Although Mr. Stokes is not actively connected with agricultural pursuits, he has for several years been in the employ of the county and has made a most creditable record as a public official, discharging his duties faithfully and efficiently. His fraternal connections are with the Knights of Pythias.
At the time he settled in this section no bridges spanned the streams, there were no railroads and the town of Bartlesville had not been established. At that time the mail was brought in from Coffeyville once a week on the stage. No one stopped for high water. If a man wanted to cross with his family and the river was high he just tied the wagon-box down to the wheels and swam his team across, and any one on horseback swam across with his horse.
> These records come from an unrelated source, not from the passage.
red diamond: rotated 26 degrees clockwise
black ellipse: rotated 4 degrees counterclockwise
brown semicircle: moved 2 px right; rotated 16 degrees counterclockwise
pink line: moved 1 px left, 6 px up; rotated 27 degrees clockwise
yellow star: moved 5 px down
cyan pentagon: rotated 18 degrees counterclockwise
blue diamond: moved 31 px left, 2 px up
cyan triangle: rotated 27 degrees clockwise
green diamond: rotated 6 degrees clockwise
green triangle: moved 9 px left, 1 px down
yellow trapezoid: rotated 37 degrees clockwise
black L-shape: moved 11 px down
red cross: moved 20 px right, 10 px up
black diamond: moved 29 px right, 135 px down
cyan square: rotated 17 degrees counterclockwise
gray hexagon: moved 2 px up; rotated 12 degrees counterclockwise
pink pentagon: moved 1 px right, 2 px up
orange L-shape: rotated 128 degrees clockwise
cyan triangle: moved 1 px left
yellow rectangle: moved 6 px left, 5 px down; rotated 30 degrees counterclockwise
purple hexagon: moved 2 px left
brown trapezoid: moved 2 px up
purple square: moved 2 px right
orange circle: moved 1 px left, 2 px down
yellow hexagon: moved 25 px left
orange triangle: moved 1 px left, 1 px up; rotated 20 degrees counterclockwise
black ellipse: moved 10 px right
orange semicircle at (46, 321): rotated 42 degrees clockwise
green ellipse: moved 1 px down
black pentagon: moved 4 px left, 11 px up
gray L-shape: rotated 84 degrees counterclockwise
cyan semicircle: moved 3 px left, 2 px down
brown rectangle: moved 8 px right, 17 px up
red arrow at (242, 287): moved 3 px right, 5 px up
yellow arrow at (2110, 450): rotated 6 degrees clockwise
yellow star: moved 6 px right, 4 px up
Nothing daunted the pioneers of the Indian Territory and all travelers carried an axe to blaze the way and make trails for those who came later.
Mr. Stokes has, therefore, been a witness of the growth and development of this section of the state and an active factor in its progress along agricultural lines. Wherever known be is held in high esteem, but most of all where he is best known, and Oklahoma numbers him among her honored pioneers.